Slow Sidekiq + Postmaster using 95%+ CPU (32 cores) after Postgresql Version Upgrade

Can you try a vacuum verbose analyze? Also applies to you @eboehnisch. This following very simple query averaging 2s is really weird:

As said in the PostgreSQL 12 update topic, generating statistics is a good idea after the update.

4 Likes

Tried VACUUM VERBOSE ANALYZE;. What shall I be looking for in the results?

1 Like

Great, thanks! So I think this has solved the issue with postmasters going wild using all the CPU. So this is a big improvement.

Sidekiq is still slow unfortunately, but better than before running VACUUM VERBOSE ANALYZE;

2 Likes

Nothing special, unless it is a big error message.

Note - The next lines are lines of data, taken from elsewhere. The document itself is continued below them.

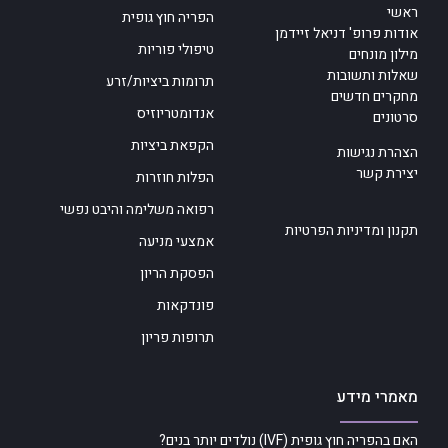
ראשי
הפריה חוץ גופית
אודות פרופ' דניאל זיידמן
טיפולי פוריות
מילון מונחים
שאלות ותשובות
תרומות ביציות/זרע
מחקרים חדשים
אנדומטריוזיס
סרטונים
הקפאת ביציות
הצהרת נגישות
יצירת קשר
הפלות חוזרות
רפואה משלימה והיבט נפשי
תקנון ומדיניות הפרטיות
אמצעי מניעה
הפסקת הריון
פונדקאות
תרופות פריון
מאמרי מידע
האם בהפריה חוץ גופית (IVF) נולדים יותר בנים?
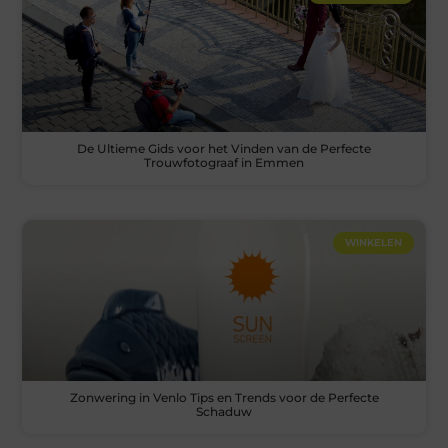
De Ultieme Gids voor het Vinden van de Perfecte
Trouwfotograaf in Emmen
WINKELEN
Zonwering in Venlo Tips en Trends voor de Perfecte
Schaduw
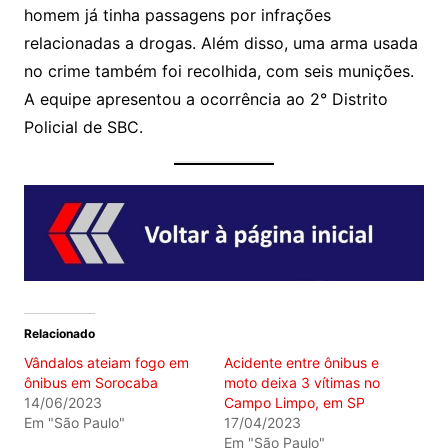
homem já tinha passagens por infrações
relacionadas a drogas. Além disso, uma arma usada
no crime também foi recolhida, com seis munições.
A equipe apresentou a ocorrência ao 2° Distrito
Policial de SBC.
Relacionado
Vândalos ateiam fogo em
Acidente entre ônibus e
ônibus em Sorocaba
moto deixa 3 vítimas no
14/06/2023
Campo Limpo, em SP
Em "São Paulo"
17/04/2023
Em "São Paulo"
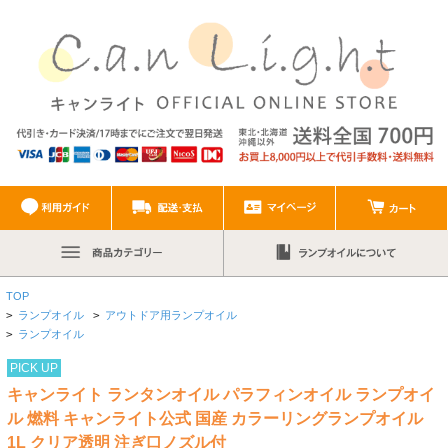
TOP
>
ランプオイル
>
アウトドア用ランプオイル
>
ランプオイル
PICK UP
キャンライト ランタンオイル パラフィンオイル ランプオイ
ル 燃料 キャンライト公式 国産 カラーリングランプオイル
1L クリア透明 注ぎ口ノズル付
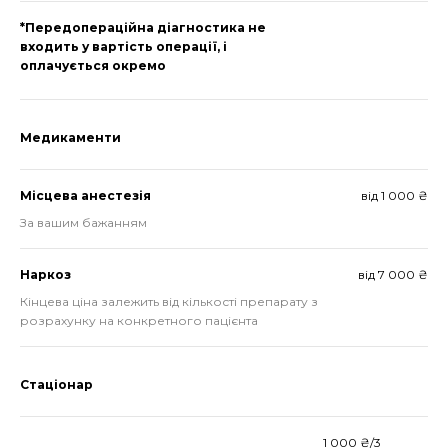
*Передопераційна діагностика не
входить у вартість операції, і
оплачується окремо
Медикаменти
Місцева анестезія
від 1 000 ₴
За вашим бажанням
Наркоз
від 7 000 ₴
Кінцева ціна залежить від кількості препарату з
розрахунку на конкретного пацієнта
Стаціонар
1 000 ₴/3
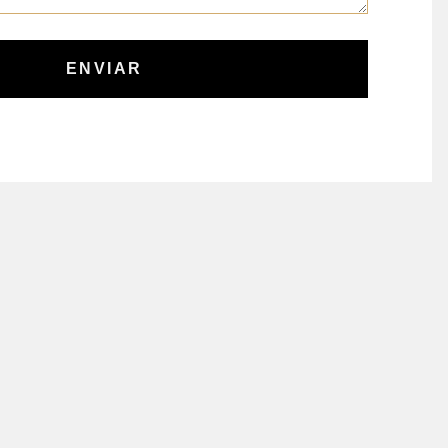
ENVIAR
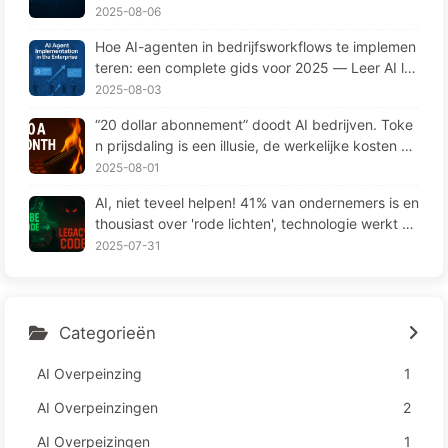
ergeten" op cruciale momenten en concurrenten
2025-08-06
90% prestatieverbetering opleveren? — Langzaa
Hoe AI-agenten in bedrijfsworkflows te implemen
m leren AI169
teren: een complete gids voor 2025 — Leer AI la
ngzaamaan 166
2025-08-03
“20 dollar abonnement” doodt AI bedrijven. Toke
n prijsdaling is een illusie, de werkelijke kosten va
n AI zijn jouw hebzucht — Leer langzaam AI164
2025-08-01
AI, niet teveel helpen! 41% van ondernemers is en
thousiast over 'rode lichten', technologie werkt ni
et en medewerkers lijden meer – Leren over AI16
2025-07-31
3
Categorieën
AI Overpeinzing
1
AI Overpeinzingen
2
AI Overpeizingen
1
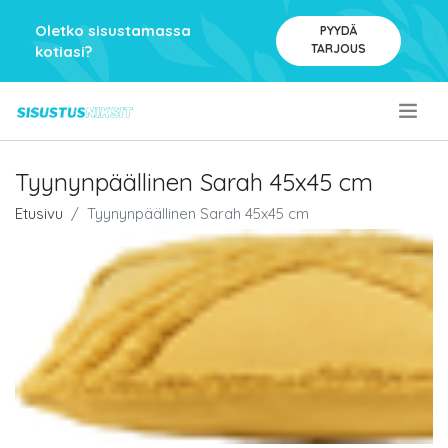
Oletko sisustamassa
PYYDÄ
TARJOUS
kotiasi?
.
Tyynynpäällinen Sarah 45x45 cm
Etusivu
Tyynynpäällinen Sarah 45x45 cm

Performance should recover now.

YAY!

It should be able to win the race and process the queue eventually now.

3 Likes

This improved the situation definitely but after a while again three postmaster processes use 100% CPU for over a minute each.

1 Like

I’d say wait a bit, because you probably have a queue to chew from the slow period. Check /sidekiq for stats.

1 Like

:smiley: Speed has really picked up now, looks like it’s fixed. Thanks a lot for the help @Falco! I’ll leave it running for a while and post an update here later~

2 Likes

Maybe try running:

VACUUM FULL VERBOSE;

and (assuming your db name is ‘discourse’ which is default):

REINDEX DATABASE discourse;

This might be better than normal reindex, but I haven’t tested it: PostgreSQL 12 update

Both operations listed above generates locks that can be really hard in a live site. I’d recommend the ones listed at post-update-optional-tasks because other than using lots of CPU, they don’t block the normal database operations.

2 Likes

Run both. The latter reports an error, however:

discourse=# REINDEX SCHEMA CONCURRENTLY public;
ERROR:  could not create unique index "index_users_on_username_lower_ccnew"
DETAIL:  Key (username_lower)=(marks) is duplicated.

I guess it’s time to get into PostgreSQL and to find and delete the record.

The vacuuming did the trick, more or less, but I still get peaks every few minutes with one to three postmaster processes consuming CPU for one or two minutes each. So I guess there’s more.

1 Like

Is it possible to revert to PostgreSQL 10?

1 Like

Sure, if you have a backup from before the upgrade. You’re going to lose everything created since the backup though.

It’s almost certainly better to get to the bottom of these problems, Postgres12 is now standard for any new install.

1 Like

No, that is not possible… we are permanently moving to PG12.

1 Like

see:

2 Likes

Ok so to follow up, everything still looks good, postmaster has calmed down drastically and sidekiq is moving really fast again.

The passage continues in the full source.